Each year, as summer wraps up and store shelves fill with backpacks, lunchboxes and colorful new notebooks, American families take on a rite of passage: sending their children off to school.
But for more families than ever before, the falling leaves will not come with school buses, lunch money or parentteacher conferences. These parents have decided to educate their children at hom
Homeschooling has become a way of life for more than a million children in the United States. The numbers have jumped from 850,000 in 1999 to 1.5 million in 2007 – that’s a whopping 76 percent leap in just eight years.
So who is homeschooling, and why?
Freedom, Flexibility and Personalized Learning
“We liked the idea of being able to individualize instruction more,” says Marybeth Essex, a Richmond mom of two. She began homeschooling Megan, 12, and Sam, 9, last year. “We can tailor what we’re doing to their interests and spend as much time on any topic asWe want.” Essex also likes the flexibility that homeschooling gives their whole family.
“If a family member gets sick and we have to leave town, or even if we just want to go to the beach,” she says, “we can just pack up and bring school with us.”
Sometimes, a trip out of town is part of the lesson. Essex and her children have embarked on trips to Mexico, Jamaica and Haiti that memorably illustrated lessons on Aztec culture, marine biology and natural disasters.
Renee Smith of Goochland has also used long-distance field trips to supplement the homeschooling of her daughters: Lydia, 13; Logan, 12; and Kirby, 10. While Richmond hit tripledigit temps this past summer, they enjoyed a whaling trip in the cool air of Alaska (to the particular delight of Kirby, an aspiring marine biologist).
“For us, it’s important to recognize what God has given each child,” she says.
“They each have different needs, wants, talents… all of that helps us decide which areas to explore, and homeschooling gives us the freedom to go wherever that leads.”
Forget What You’ve Heard
These extraordinary field trips help dispel one of the greatest myths about homeschooling: that it begins and ends at the kitchen table. Lessons can be supplemented with regular class time in co-ops and community colleges, especially as the coursework becomes more specialized.

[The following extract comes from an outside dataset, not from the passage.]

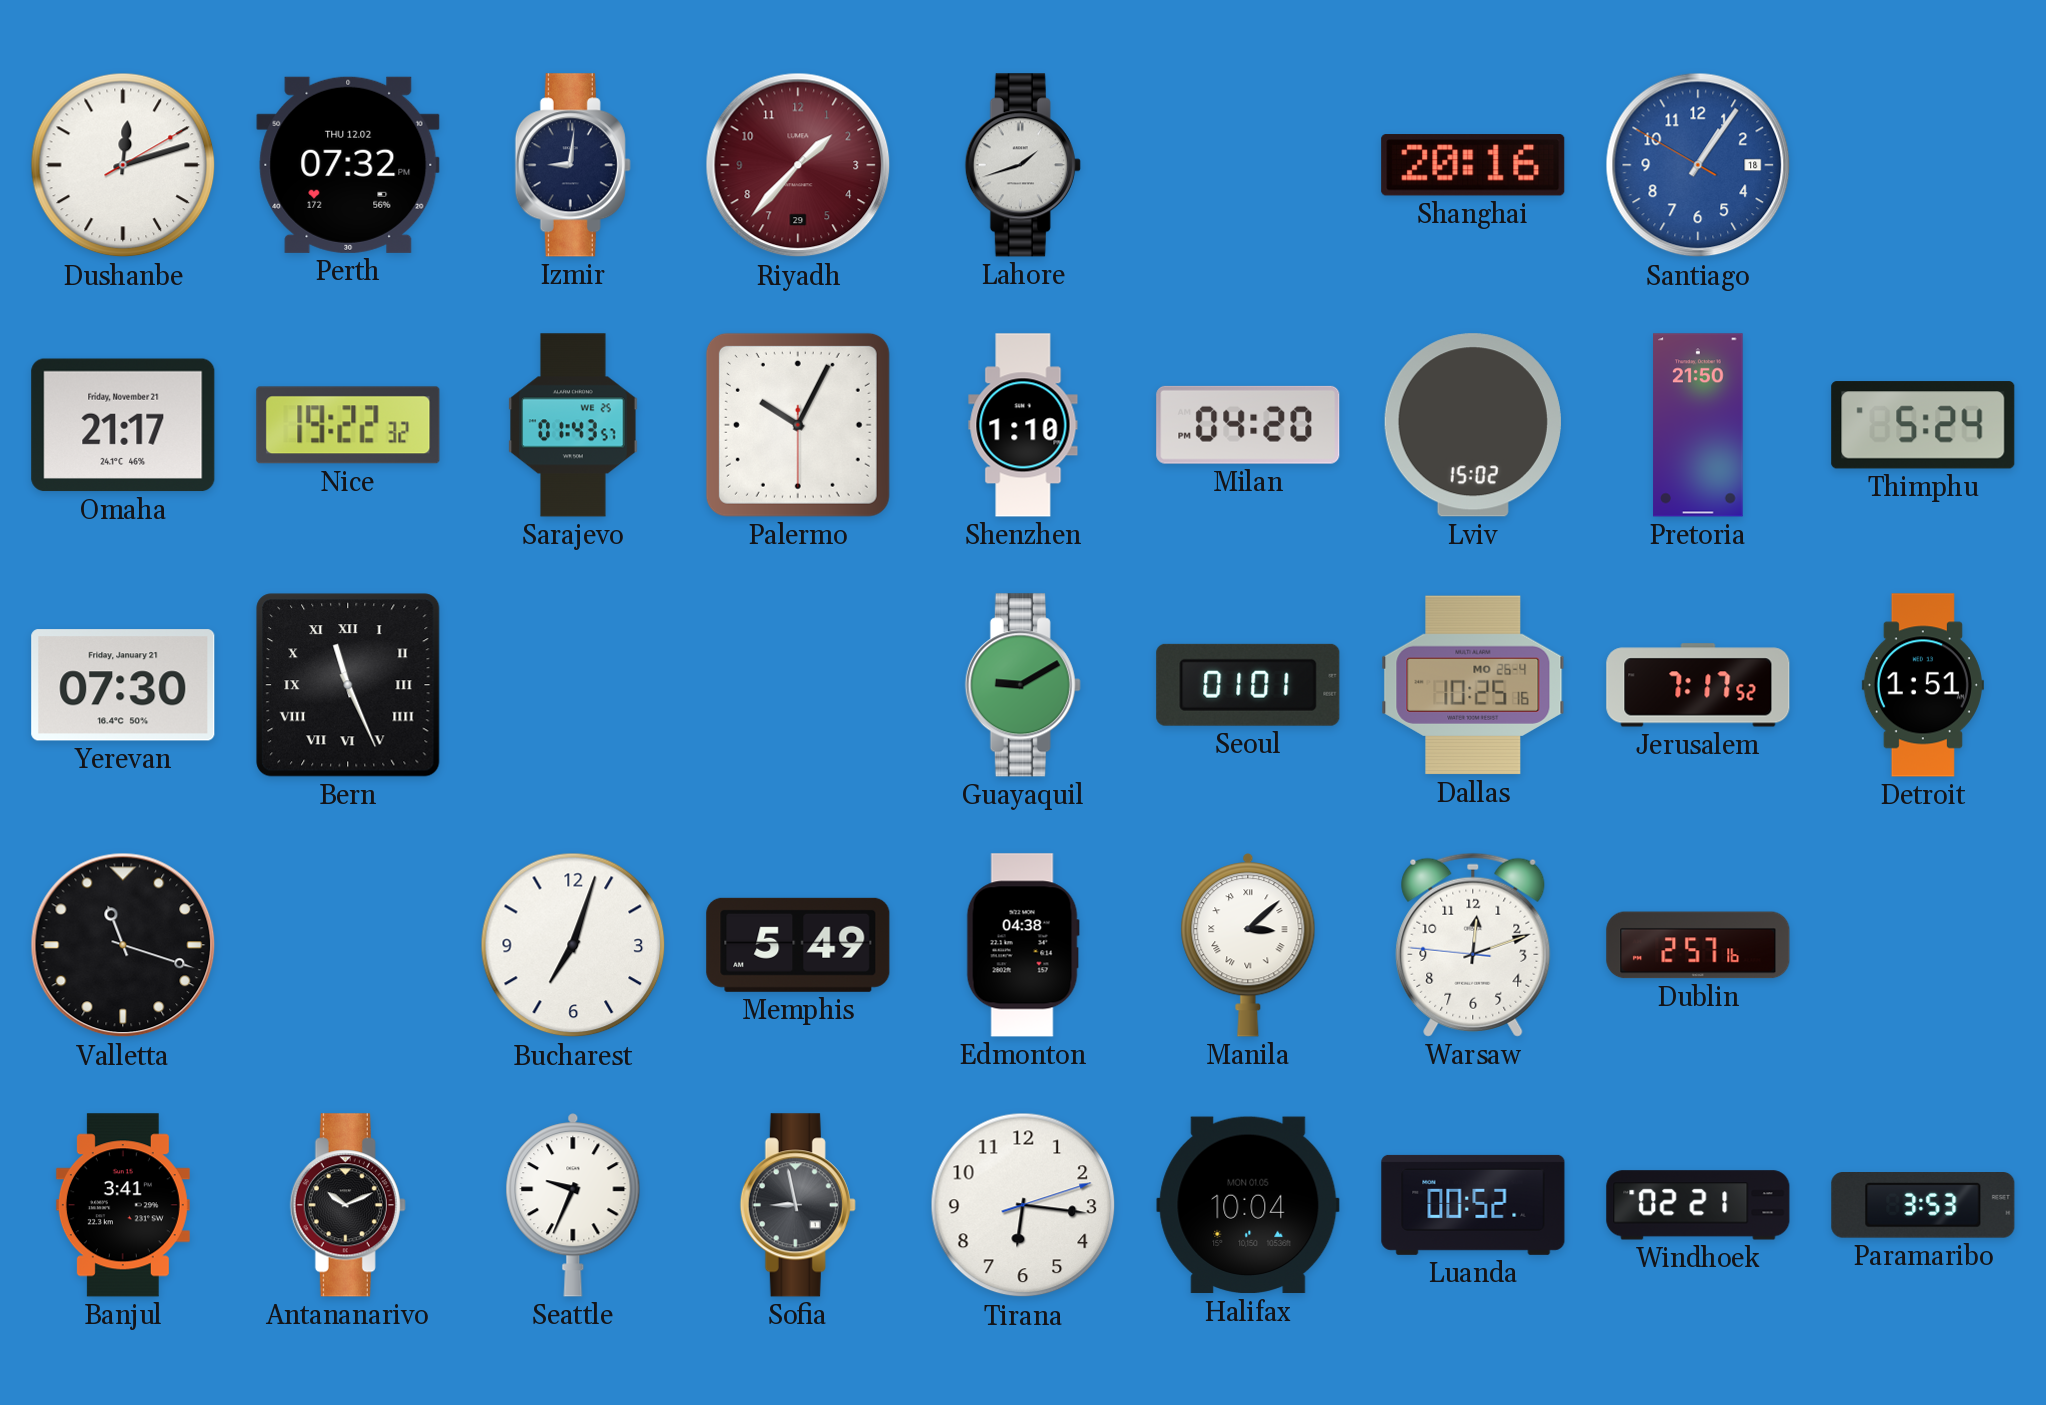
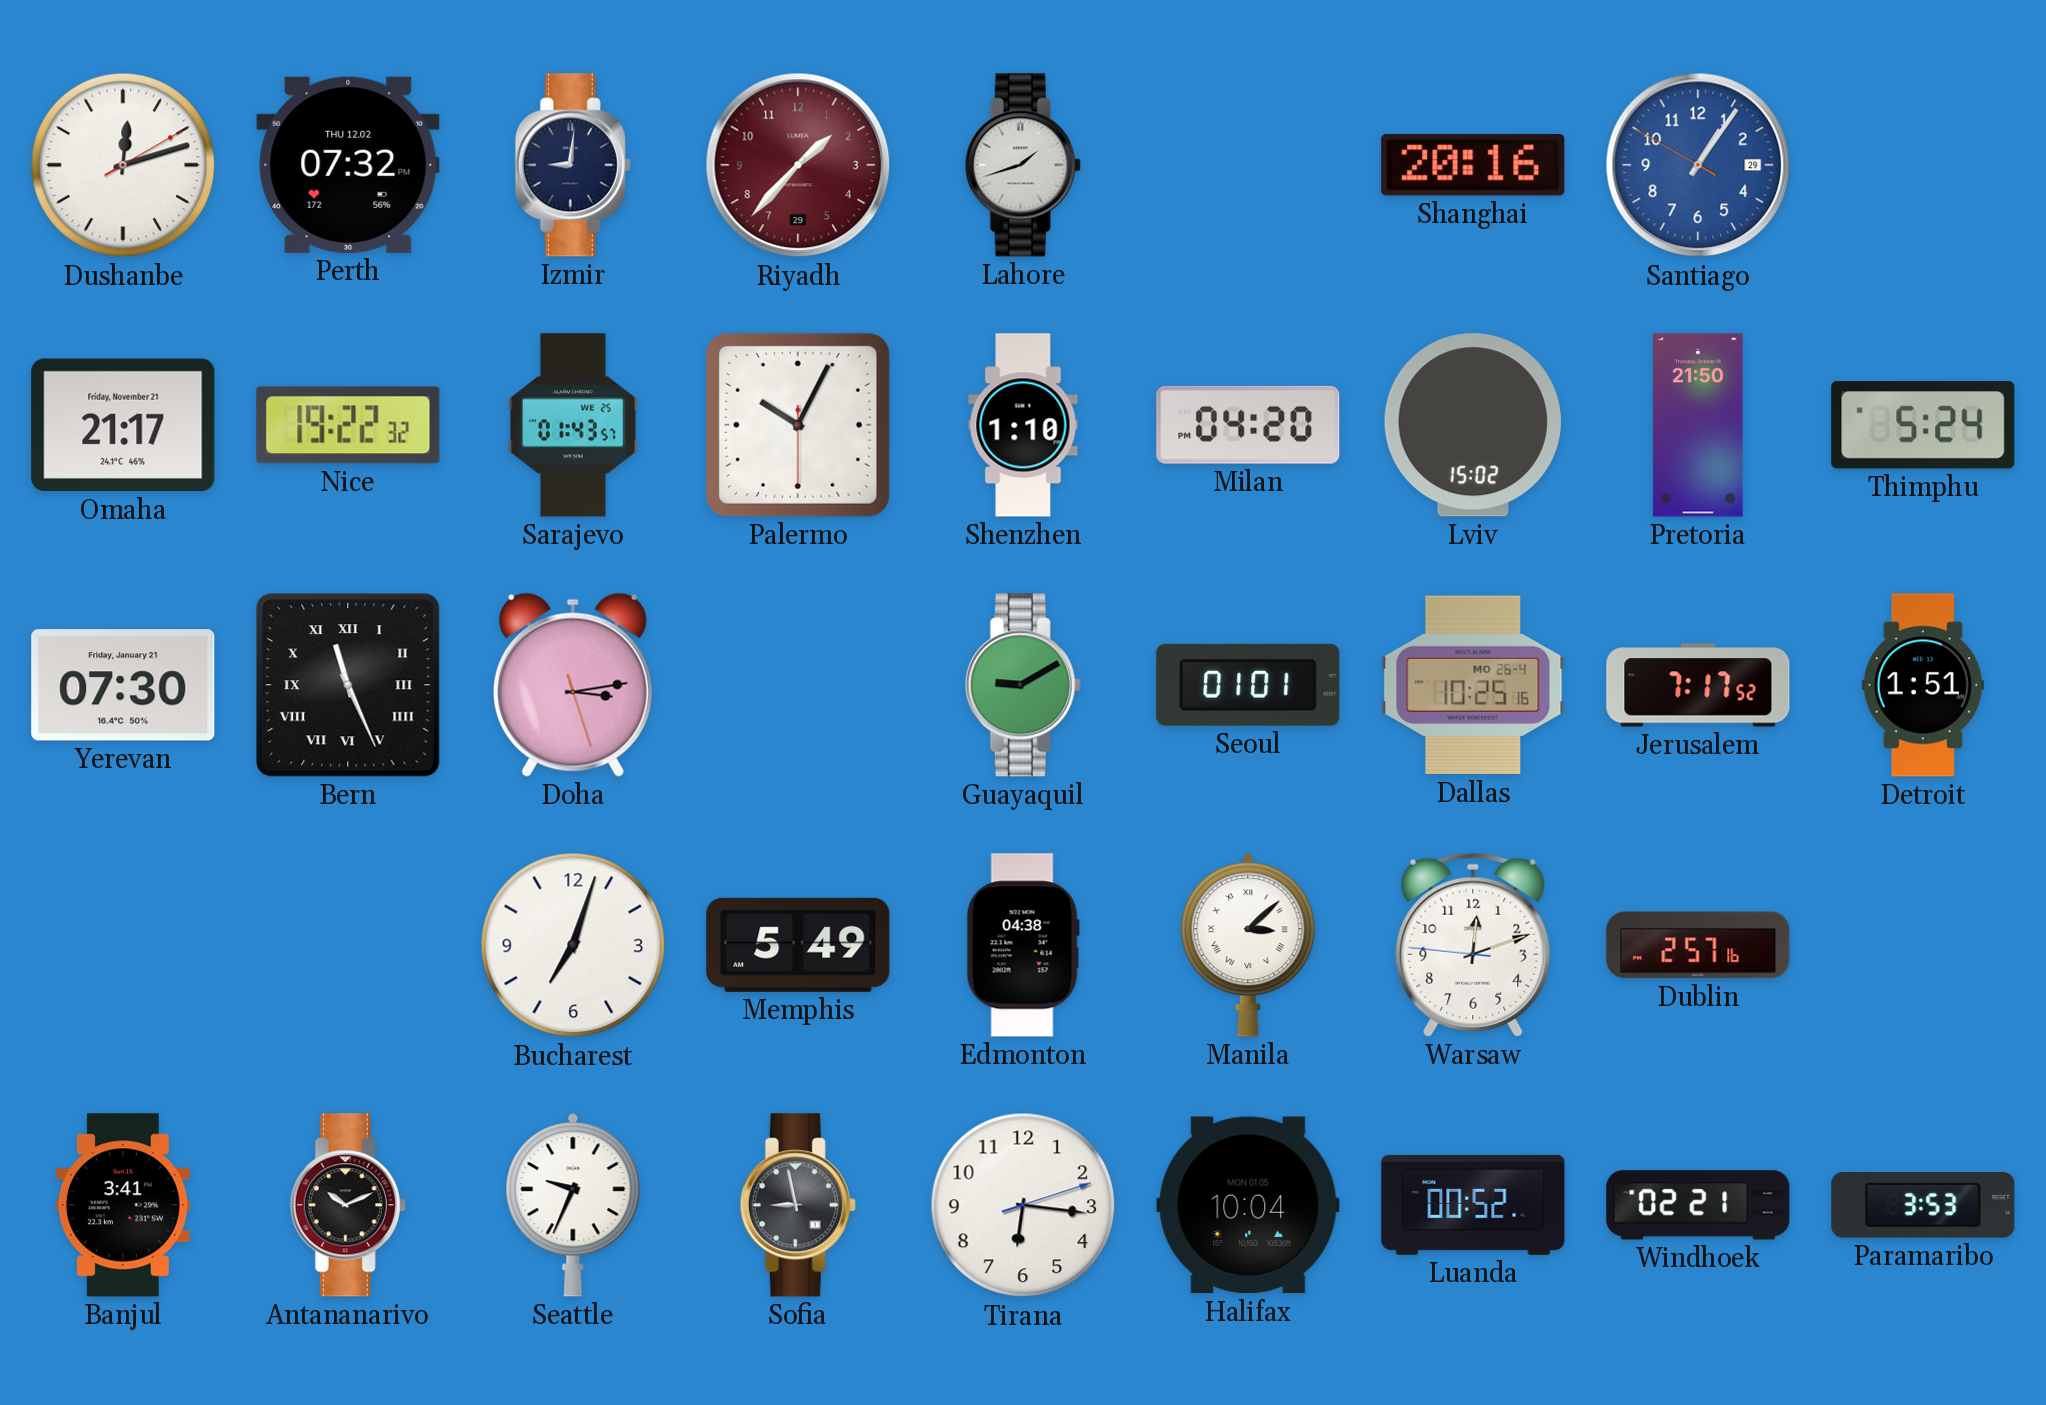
Santiago date: 18 -> 29
Doha: none -> 3:13
Valletta: 11:18 -> none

And of course, field trips can always be local.
“We took so many field trips that it took us two years to get through American history,” says Smith, laughing. “There’s just so much to see in this area – Monticello, Jamestown, D.C. – there was always something new to learn, and I’m so glad they didn’t have to rush through it.”
Another persistent myth is that homeschooled kids suffer socially, never Interacting with peers outside of their own families.
“That’s just not true at all,” says Essex. “They still see their buddies through church, scout groups, theater activities… people have this idea that homeschool students never leave the house, but that would never work.”
Essex says that some people assume homeschooling is an attempt to shelter children from the world, but that too is false.
“My husband and I both went to public schools,” she says, “and so did our kids until last year. The teachers were great, the other students were fine… we just want our children to be able to get out and see what they’re learning. So it’s the opposite of sheltering, really.”
Jill Carrillo, a mother of three in Lakeside, plans to begin homeschooling her oldest child, 5-year-old Raenen, this fall. Actually, says Carrillo, it will be more like “unschooling” – home-based learning that doesn’t always follow a structured curriculum or school day.
“We consider ourselves attachment parents,” says Carrillo, “which essentially means being in tune with who your child is and responding to his specific needs. This kind of schooling falls right in line with that.”
Carrillo says that a quiet, structured classroom would be the wrong environment for her active, curious and enthusiastic son.
“I want him to enjoy learning and know that it’s fun,” she says. “We can see that his personality is not going to fit with traditional schooling, at least not in the early years. We want to give him the freedom to learn his way at first, and then let us know if he wants to transition into school later.”
Mechanicsville mom Júlia Tiburi- Grashoff will begin homeschooling her daughter, 5-year-old Kirsten, this fall. For them, things will have to be more organized, but homeschooling is still the way to go.
“Kirsten thrives in an organized environment,” says Tiburi-Grashoff. “She will wake up early, get dressed, have breakfast, and then to the classroom area we have set up in a room in our basement.”
This mom says she’d never thought about homeschooling – until Kirsten was diagnosed with life-threatening food allergies at age 2.
“My first thought was, ‘How is she going to survive school?’ The thought of sending her to a place packed with kids and their PB&J sandwiches scared me to death.”
For the three years since then, Kirsten’s mom, a native of Brazil, has been studying U. S. education standards and how to apply them to her daughter’s schooling.
“I won’t lie,” she says, “I’m nervous! I never thought that I would be teaching my own child math, history, geography… I thought I was going to be waving goodbye as my child took off in the yellow bus. But we can’t control life, and things change and here we are. Nervous or not, we will embrace it. I may be learning as much as she does.”
Goochland mom Renee Smith says that’s been one of the perks of homeschooling her three girls.
“I have learned more by homeschooling than I ever did in school,” she laughs. “Instead of memorizing things, we get to learn them and experience them. We all do, together.”